I’ve replaced the traffic mechanic with the “construction mechanic.” As I did this, I created version 4 of the game (titled “State Route 4” to keep with the theme). Instead of players choosing where traffic is placed, all highways – basically the fast routes – have one of ten letters on them. Every turn, a construction card is drawn. Players cannot pass any highways whose letters match that of the construction card drawn that turn. My brother and I tested this, and it shows promise.
The construction mechanic requires two or three rules to work. The mechanic stands almost alone in communicating what happens in the game. If the big, bright, orange card turns over with a big letter “B” on it, then you can’t pass B roads. Really straightforward, unlike the traffic mechanic that allowed players to place delays (just as long as they meet these 117 criteria first).
People don’t read rule books very thoroughly, so if your game plays intuitively because of good mechanic design, you have an edge in the market. Just like a movie that can be understood with the sound off, a game that can be played with the rules only skimmed is a sign of clear direction.
Key Takeaways for Game Devs
- The mark of a great game developer is to make great complexity and interaction come out of simple elements.
- The Five Levels of Communication through Game Development
- Core Engine: the bare minimum set of mechanics you need to have a functioning game.
- Mechanics: the constraints that make it hard for players to achieve the objective.
- Rules: regulate the way mechanics are implemented. A mechanic is the concept behind the game and the rule is the way that it’s handled to ensure balance.
- Internal Narrative: everything about the game itself as a complete product minus the gameplay.
- External Narrative: the marketing and the community.
- Great games communicate valuable gameplay information at the lowest possible level, preferably core engine and mechanics.
- You want your mechanics to stand almost alone in communicating what’s happening in the game.
- People don’t read rule books very thoroughly, so if your game plays intuitively because of good mechanic design, you have an edge in the market.

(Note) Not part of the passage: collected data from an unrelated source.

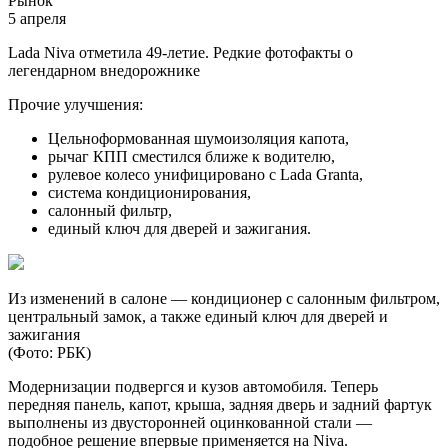
Рынок
5 апреля
Lada Niva отметила 49-летие. Редкие фотофакты о
легендарном внедорожнике
Прочие улучшения:
Цельноформованная шумоизоляция капота,
рычаг КПП сместился ближе к водителю,
рулевое колесо унифицировано с Lada Granta,
система кондиционирования,
салонный фильтр,
единый ключ для дверей и зажигания.
Из изменений в салоне — кондиционер с салонным фильтром,
центральный замок, а также единый ключ для дверей и
зажигания
(Фото: РБК)
Модернизации подвергся и кузов автомобиля. Теперь
передняя панель, капот, крыша, задняя дверь и задний фартук
выполнены из двусторонней оцинкованной стали —
подобное решение впервые применяется на Niva.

Most Important Highways & Byways Updates
- I updated game to version State Route 4.
- This replaced traffic mechanic with construction mechanic.

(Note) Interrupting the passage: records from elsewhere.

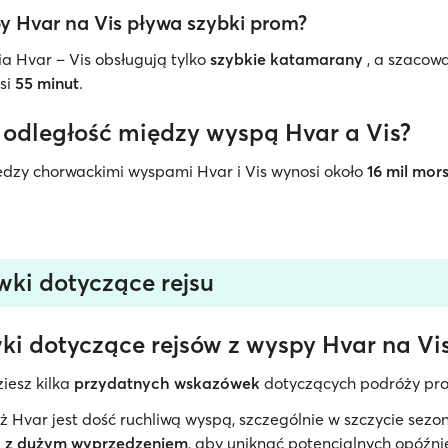
y Hvar na Vis pływa szybki prom?
ia Hvar – Vis obsługują tylko
szybkie katamarany
, a szacow
si
55 minut
.
t odległość między wyspą Hvar a Vis?
dzy chorwackimi wyspami Hvar i Vis wynosi około
16 mil mor
ki dotyczące rejsu
i dotyczące rejsów z wyspy Hvar na Vi
ziesz kilka
przydatnych wskazówek
dotyczących podróży pr
 Hvar jest dość ruchliwą wyspą, szczególnie w szczycie sezo
u
z dużym wyprzedzeniem
, aby uniknąć potencjalnych opóźnie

- Reduced board crowding by combining some roads and removing others.
Not Mentioned Above:
- I play tested State Route 4.
- My brother and I both liked the construction mechanic and agreed it had potential.
- Identified issues.
- I updated the game to version State Route 5.
- I properly marked starting locations on the map.
- I introduced the Car Choice mechanic.
- I introduced the Event Pool mechanic.
- Early testing so far indicates both the Car Choice and Event Pool mechanics have promise.
- The Event Pool mechanic is going to need a lot of refinement – probably over several game versions.